Kromlech – Through hardships to the stars

Kromlech does not try to charm you. It greets you with a sense of finality instead – a world already slipping through its own cracks, where even the gods have gone quiet and time itself feels like a hostile force. Released into Early Access in March 2026, Perun Creative’s latest project arrives with ambition that is both immediately compelling and, at times, painfully visible in its rough edges.
Set in a bleak, Iron Age-inspired landscape, the game follows Cronach, a lone wanderer navigating what appears to be the last days of a dying world. The premise is familiar on paper, yet Kromlech distinguishes itself through tone. This is not heroic fantasy in the modern sense. It is closer to the mud-and-blood ethos of early 2000s RPGs, openly drawing from classics like Gothic, where survival often matters more than spectacle.

Moment-to-moment play leans into physicality. Combat is deliberate and positional, built around exploiting openings rather than overwhelming enemies with numbers. It can feel clumsy at first, but there is intent behind its weight. Kromlech wants the player to commit to each swing, to read the battlefield rather than dominate it. In its best moments, this creates a rhythm that feels earned rather than granted.

There is also a strong sense of authorship in the world design. Unlike many contemporary open-world RPGs, Kromlech avoids procedural sprawl in favor of denser, hand-crafted locations. Villages, ruins, and wilderness spaces feel placed with purpose, reinforcing the illusion of a world that exists beyond the player’s immediate needs. It is not large in the conventional sense, but it is cohesive.

Yet Early Access realities are impossible to ignore. The launch was turbulent, with performance issues, long loading times, and technical roughness drawing immediate criticism from players. The developers responded quickly, rolling out patches and improvements that noticeably shifted community sentiment from largely negative to more cautiously optimistic. On Steam, this trajectory is visible in the numbers: overall reviews remain mixed, while recent feedback trends more positive.

That evolution mirrors the game itself. Kromlech feels unfinished, but not unfocused.
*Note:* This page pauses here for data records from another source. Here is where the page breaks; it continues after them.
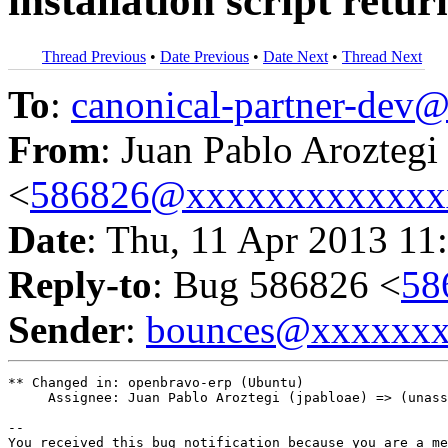
installation script retur
Thread Previous
•
Date Previous
•
Date Next
•
Thread Next
To
:
canonical-partner-de
From
: Juan Pablo Aroztegi
<
586826@xxxxxxxxxxxxx
Date
: Thu, 11 Apr 2013 11
Reply-to
: Bug 586826 <
58
Sender
:
bounces@xxxxxx
** Changed in: openbravo-erp (Ubuntu)

     Assignee: Juan Pablo Aroztegi (jpabloae) => (unass
-- 

You received this bug notification because you are a me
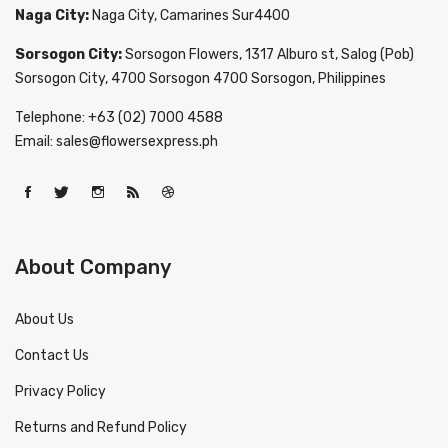
Naga City:
Naga City, Camarines Sur4400
Sorsogon City:
Sorsogon Flowers, 1317 Alburo st, Salog (Pob)
Sorsogon City, 4700 Sorsogon 4700 Sorsogon, Philippines
Telephone: +63 (02) 7000 4588
Email: sales@flowersexpress.ph
About Company
About Us
Contact Us
Privacy Policy
Returns and Refund Policy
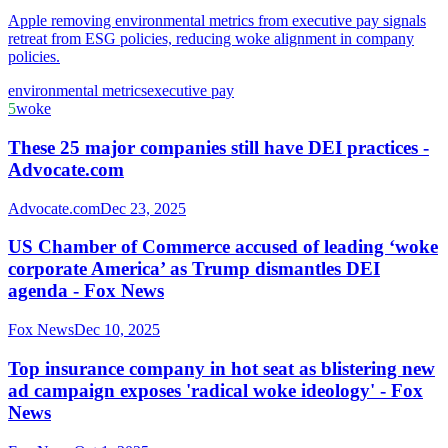
Apple removing environmental metrics from executive pay signals
retreat from ESG policies, reducing woke alignment in company
policies.
environmental metrics
executive pay
5
woke
These 25 major companies still have DEI practices -
Advocate.com
Advocate.com
Dec 23, 2025
US Chamber of Commerce accused of leading ‘woke
corporate America’ as Trump dismantles DEI
agenda - Fox News
Fox News
Dec 10, 2025
Top insurance company in hot seat as blistering new
ad campaign exposes 'radical woke ideology' - Fox
News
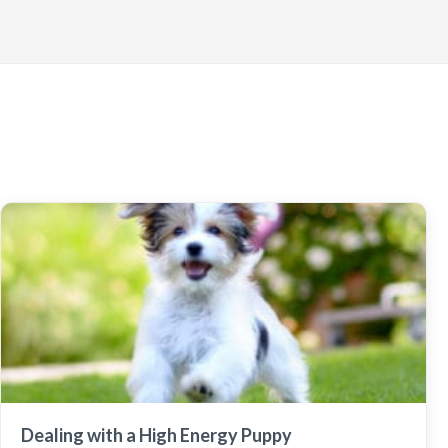
Dealing with a High Energy Puppy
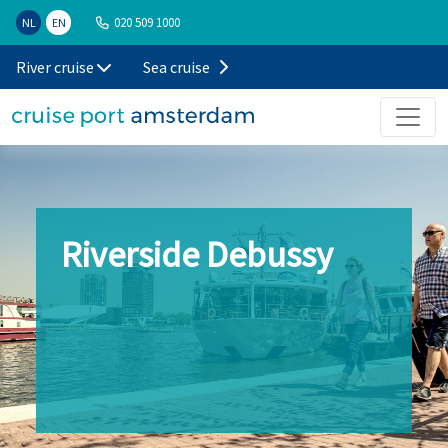
020 509 1000
NL
EN
River cruise
Sea cruise
Riverside Debussy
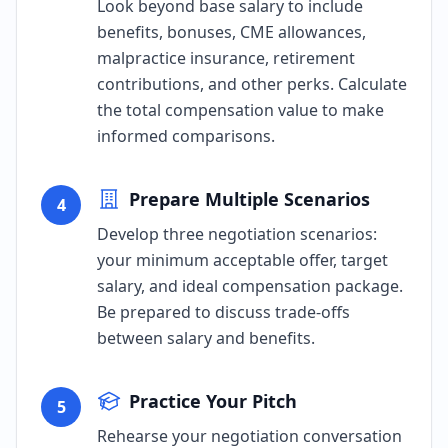
Look beyond base salary to include
benefits, bonuses, CME allowances,
malpractice insurance, retirement
contributions, and other perks. Calculate
the total compensation value to make
informed comparisons.
Prepare Multiple Scenarios
4
Develop three negotiation scenarios:
your minimum acceptable offer, target
salary, and ideal compensation package.
Be prepared to discuss trade-offs
between salary and benefits.
Practice Your Pitch
5
Rehearse your negotiation conversation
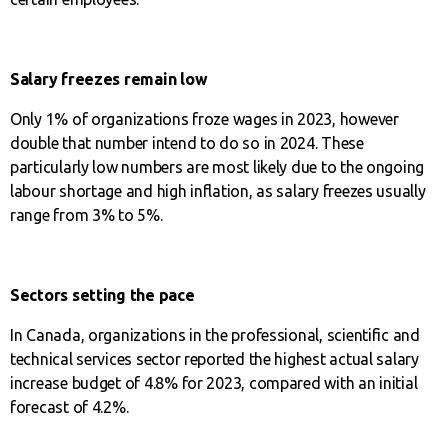
Salary freezes remain low
Only 1% of organizations froze wages in 2023, however
double that number intend to do so in 2024. These
particularly low numbers are most likely due to the ongoing
labour shortage and high inflation, as salary freezes usually
range from 3% to 5%.
Sectors setting the pace
In Canada, organizations in the professional, scientific and
technical services sector reported the highest actual salary
increase budget of 4.8% for 2023, compared with an initial
forecast of 4.2%.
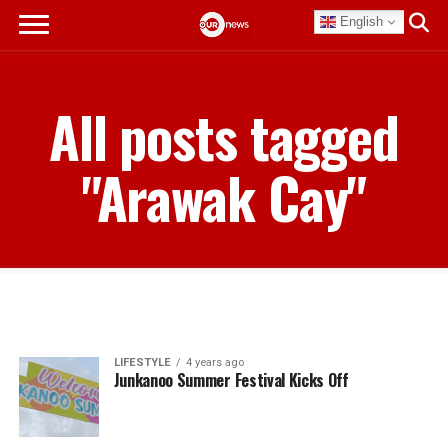
English
All posts tagged
"Arawak Cay"
LIFESTYLE
4 years ago
Junkanoo Summer Festival Kicks Off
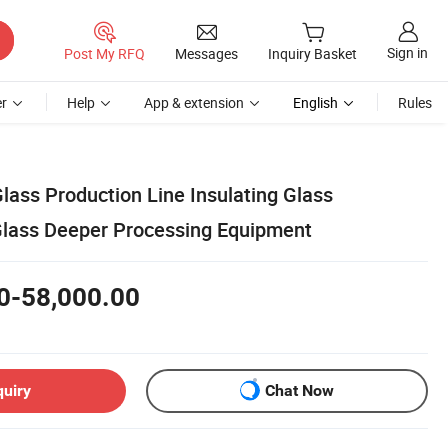
Sign in
Post My RFQ
Messages
Inquiry Basket
r
Help
App & extension
English
Rules
lass Production Line Insulating Glass
Glass Deeper Processing Equipment
0-58,000.00
quiry
Chat Now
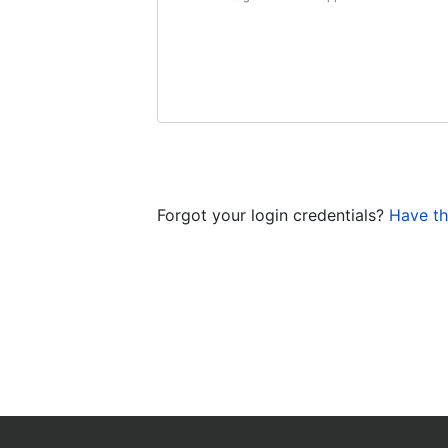
Forgot your login credentials?
Have th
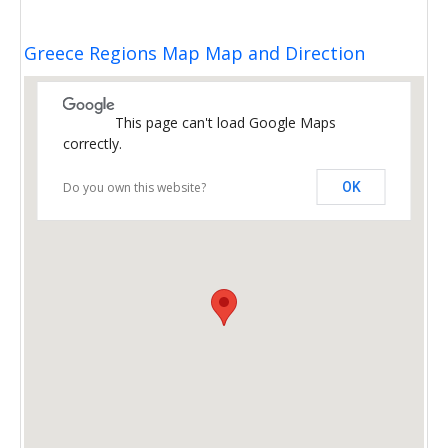
Greece Regions Map Map and Direction
This page can't load Google Maps
correctly.
Do you own this website?
OK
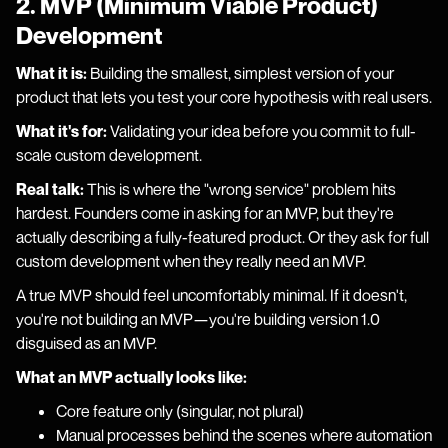
2. MVP (Minimum Viable Product)
Development
What it is:
Building the smallest, simplest version of your
product that lets you test your core hypothesis with real users.
What it's for:
Validating your idea before you commit to full-
scale custom development.
Real talk:
This is where the "wrong service" problem hits
hardest. Founders come in asking for an MVP, but they're
actually describing a fully-featured product. Or they ask for full
custom development when they really need an MVP.
A true MVP should feel uncomfortably minimal. If it doesn't,
you're not building an MVP—you're building version 1.0
disguised as an MVP.
What an MVP actually looks like:
Core feature only (singular, not plural)
Manual processes behind the scenes where automation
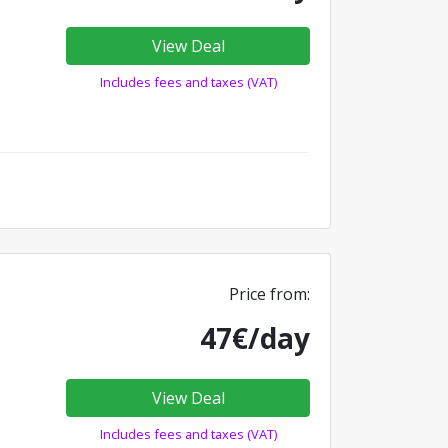
View Deal
Includes fees and taxes (VAT)
Price from:
47€/day
View Deal
Includes fees and taxes (VAT)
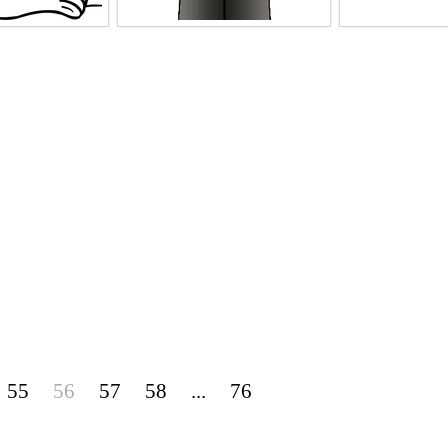
55
56
57
58
...
76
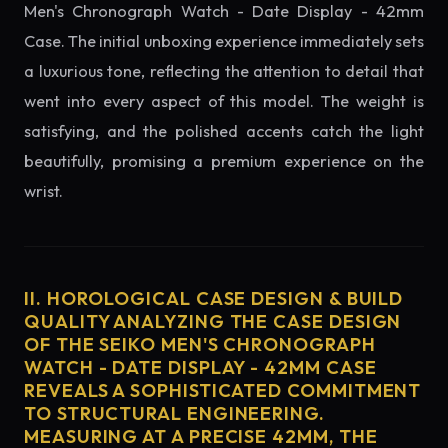
Men's Chronograph Watch - Date Display - 42mm
Case. The initial unboxing experience immediately sets
a luxurious tone, reflecting the attention to detail that
went into every aspect of this model. The weight is
satisfying, and the polished accents catch the light
beautifully, promising a premium experience on the
wrist.
II. HOROLOGICAL CASE DESIGN & BUILD
QUALITY ANALYZING THE CASE DESIGN
OF THE SEIKO MEN'S CHRONOGRAPH
WATCH - DATE DISPLAY - 42MM CASE
REVEALS A SOPHISTICATED COMMITMENT
TO STRUCTURAL ENGINEERING.
MEASURING AT A PRECISE 42MM, THE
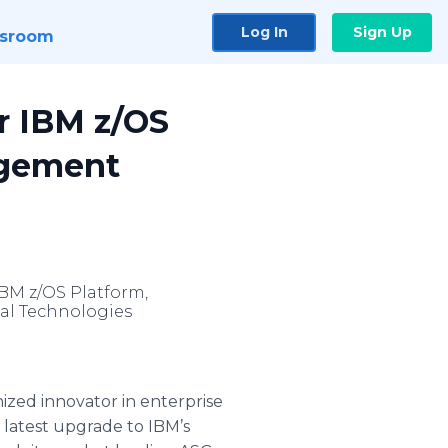
Log In
Sign Up
sroom
r IBM z/OS
agement
BM z/OS Platform,
al Technologies
ized innovator in enterprise
 latest upgrade to IBM’s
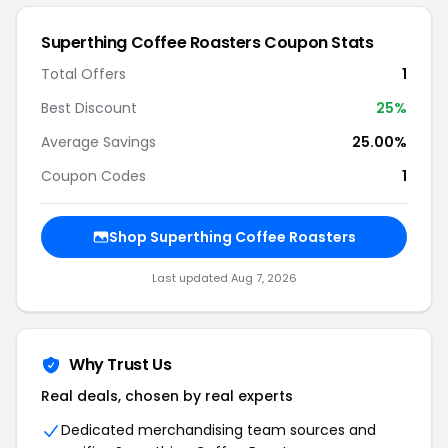
Superthing Coffee Roasters Coupon Stats
Total Offers
1
Best Discount
25%
Average Savings
25.00%
Coupon Codes
1
Shop Superthing Coffee Roasters
Last updated Aug 7, 2026
Why Trust Us
Real deals, chosen by real experts
Dedicated merchandising team sources and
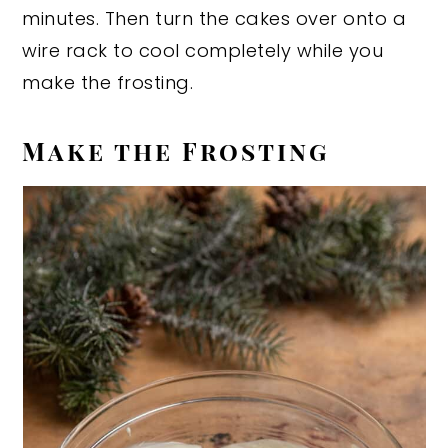
minutes. Then turn the cakes over onto a
wire rack to cool completely while you
make the frosting.
Make the Frosting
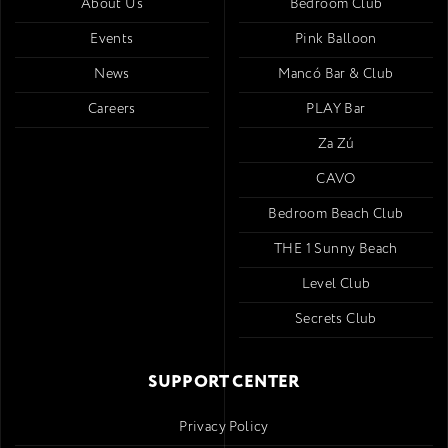
About Us
Bedroom Club
Events
Pink Balloon
News
Mancó Bar & Club
Careers
PLAY Bar
Za Zú
CAVO
Bedroom Beach Club
THE 1 Sunny Beach
Level Club
Secrets Club
SUPPORT CENTER
Privacy Policy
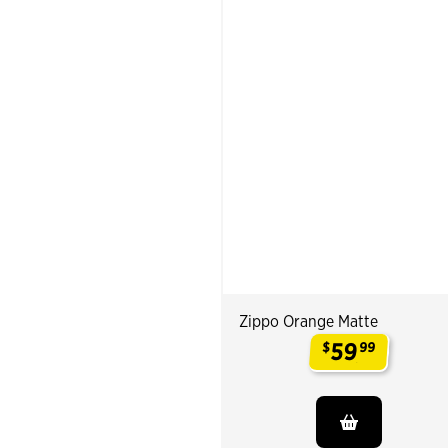
Zippo Orange Matte
59
$
99
.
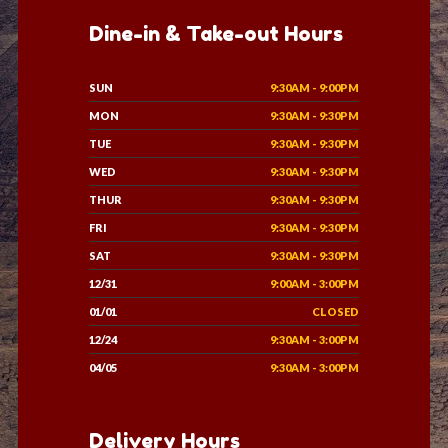
Dine-in & Take-out Hours
SUN
9:30AM - 9:00PM
MON
9:30AM - 9:30PM
TUE
9:30AM - 9:30PM
WED
9:30AM - 9:30PM
THUR
9:30AM - 9:30PM
FRI
9:30AM - 9:30PM
SAT
9:30AM - 9:30PM
12/31
9:00AM - 3:00PM
01/01
CLOSED
12/24
9:30AM - 3:00PM
04/05
9:30AM - 3:00PM
Delivery Hours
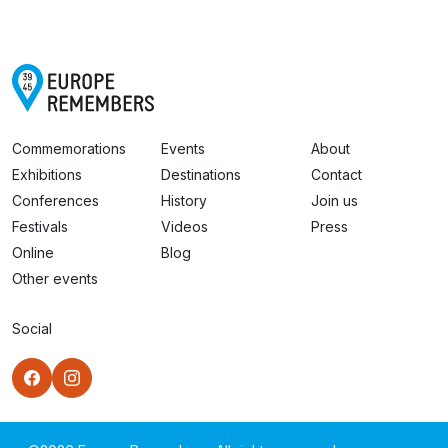
Commemorations
Events
About
Exhibitions
Destinations
Contact
Conferences
History
Join us
Festivals
Videos
Press
Online
Blog
Other events
Social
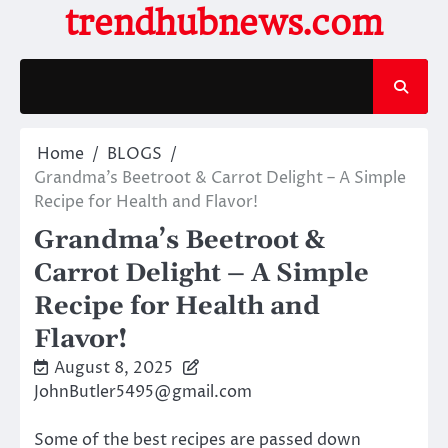
Skip
trendhubnews.com
to
content
Home
BLOGS
Grandma’s Beetroot & Carrot Delight – A Simple
Recipe for Health and Flavor!
Grandma’s Beetroot &
Carrot Delight – A Simple
Recipe for Health and
Flavor!
August 8, 2025
JohnButler5495@gmail.com
Some of the best recipes are passed down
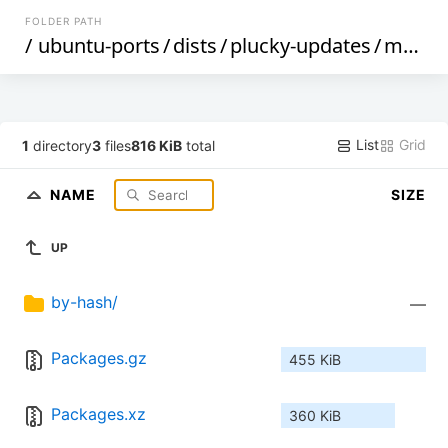
FOLDER PATH
/
ubuntu-ports
/
dists
/
plucky-updates
/
main
/
List
Grid
1
directory
3
files
816 KiB
total
NAME
SIZE
UP
by-hash/
—
Packages.gz
455 KiB
Packages.xz
360 KiB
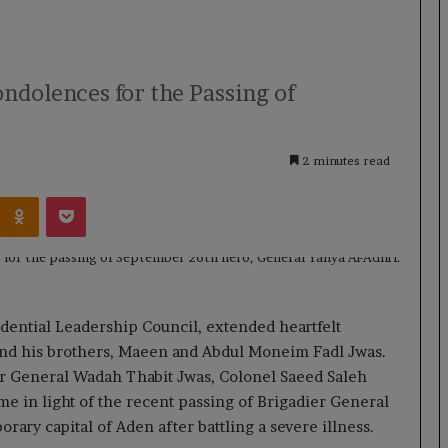
ndolences for the Passing of
2 minutes read
Kontakte
Odnoklassniki
Pocket
dential Leadership Council, extended heartfelt
nd his brothers, Maeen and Abdul Moneim Fadl Jwas.
er General Wadah Thabit Jwas, Colonel Saeed Saleh
e in light of the recent passing of Brigadier General
rary capital of Aden after battling a severe illness.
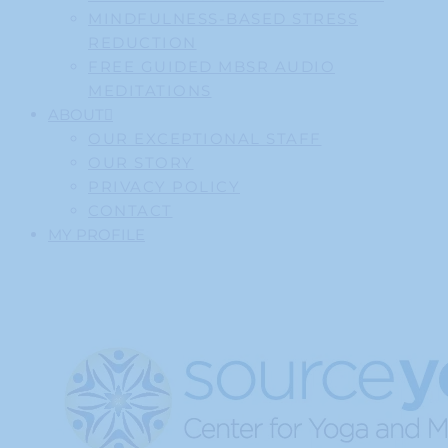
MINDFULNESS-BASED STRESS
REDUCTION
FREE GUIDED MBSR AUDIO
MEDITATIONS
ABOUT
OUR EXCEPTIONAL STAFF
OUR STORY
PRIVACY POLICY
CONTACT
MY PROFILE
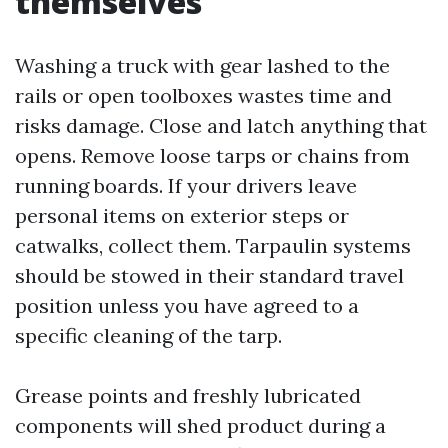
themselves
Washing a truck with gear lashed to the
rails or open toolboxes wastes time and
risks damage. Close and latch anything that
opens. Remove loose tarps or chains from
running boards. If your drivers leave
personal items on exterior steps or
catwalks, collect them. Tarpaulin systems
should be stowed in their standard travel
position unless you have agreed to a
specific cleaning of the tarp.
Grease points and freshly lubricated
components will shed product during a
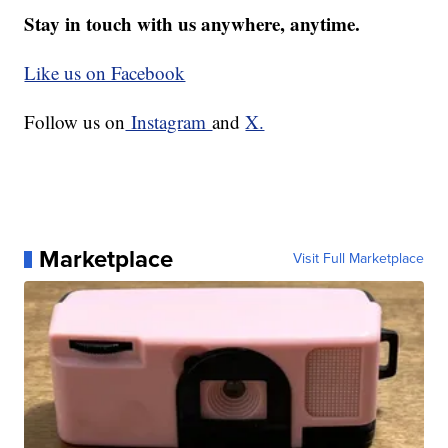
Stay in touch with us anywhere, anytime.
Like us on Facebook
Follow us on
Instagram
and
X.
Marketplace
Visit Full Marketplace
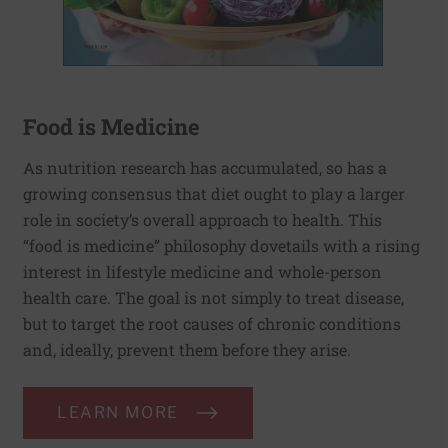
Food is Medicine
As nutrition research has accumulated, so has a
growing consensus that diet ought to play a larger
role in society’s overall approach to health. This
“food is medicine” philosophy dovetails with a rising
interest in lifestyle medicine and whole-person
health care. The goal is not simply to treat disease,
but to target the root causes of chronic conditions
and, ideally, prevent them before they arise.
LEARN MORE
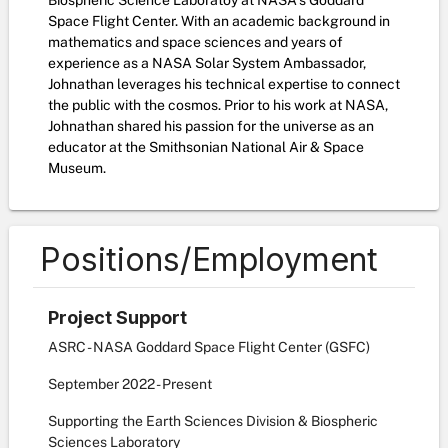
Biospheric Science Laboratoy at NASA's Goddard
Space Flight Center. With an academic background in
mathematics and space sciences and years of
experience as a NASA Solar System Ambassador,
Johnathan leverages his technical expertise to connect
the public with the cosmos. Prior to his work at NASA,
Johnathan shared his passion for the universe as an
educator at the Smithsonian National Air & Space
Museum.
Positions/Employment
Project Support
ASRC - NASA Goddard Space Flight Center (GSFC)
September
2022
-
Present
Supporting the Earth Sciences Division & Biospheric
Sciences Laboratory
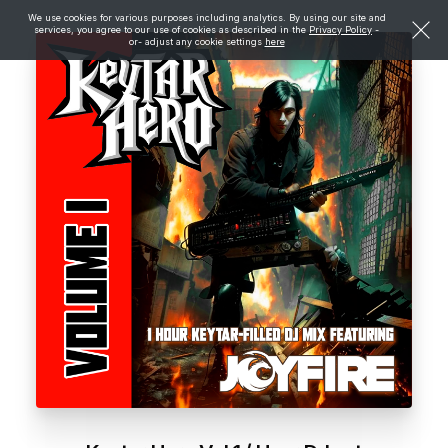
We use cookies for various purposes including analytics. By using our site and
services, you agree to our use of cookies as described in the
Privacy Policy
-
or- adjust any cookie settings
here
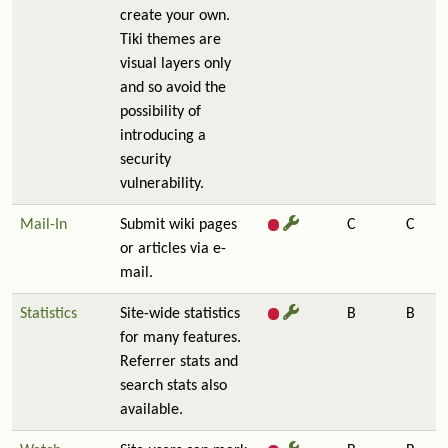
create your own.
Tiki themes are
visual layers only
and so avoid the
possibility of
introducing a
security
vulnerability.
Mail-In
Submit wiki pages
C
C
or articles via e-
mail.
Statistics
Site-wide statistics
B
B
for many features.
Referrer stats and
search stats also
available.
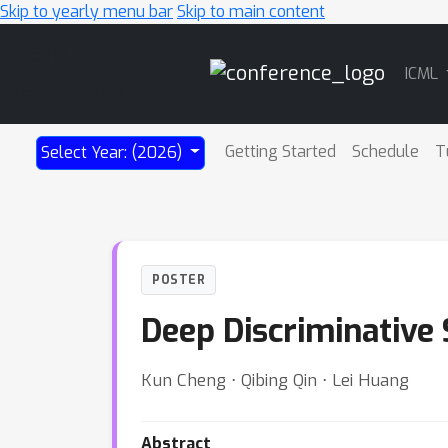
Skip to yearly menu bar
Skip to main content
Main
ICML
Navigation
Getting Started
Schedule
T
Select Year: (2026)
POSTER
Deep Discriminative
Kun Cheng ⋅ Qibing Qin ⋅ Lei Huang
Abstract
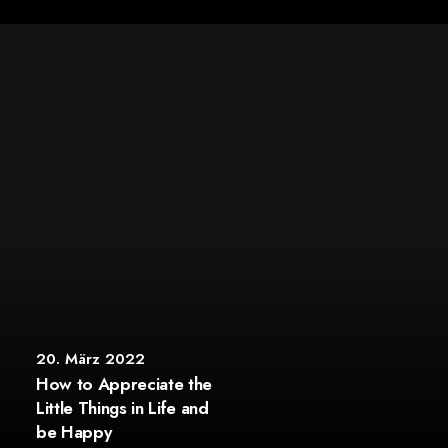
20. März 2022
How to Appreciate the
Little Things in Life and
be Happy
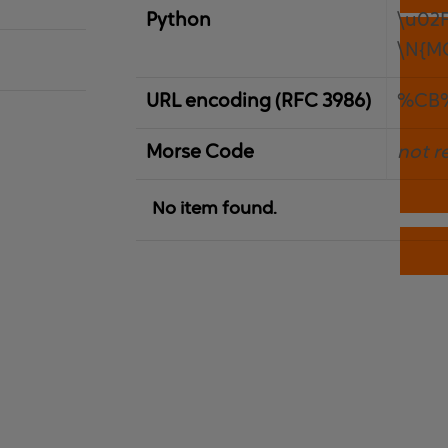
Python
\u02
\N{M
URL encoding (RFC 3986)
%CB
Morse Code
not r
No item found.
Its systems already hint at something more cohesive, something that could mature into a distinctive entry in the genre if given time and careful iteration. The foundation is there: a reactive world, a meaningful sense of time, and a design philosophy that resists convenience in favor of consequence.

What makes this preview compelling is not what Kromlech currently is, but what it is trying to become. It reaches back toward a style of RPG design that values friction, ambiguity, and player responsibility, then attempts to reshape it with modern systems. The result is uneven, occasionally frustrating, but rarely dull.
In its current state, Kromlech is less a finished journey than a work in progress that invites you to walk alongside its creators. For players willing to accept that invitation, there is already a glimpse of something worth watching – a harsh, imperfect world that may yet grow into a memorable one.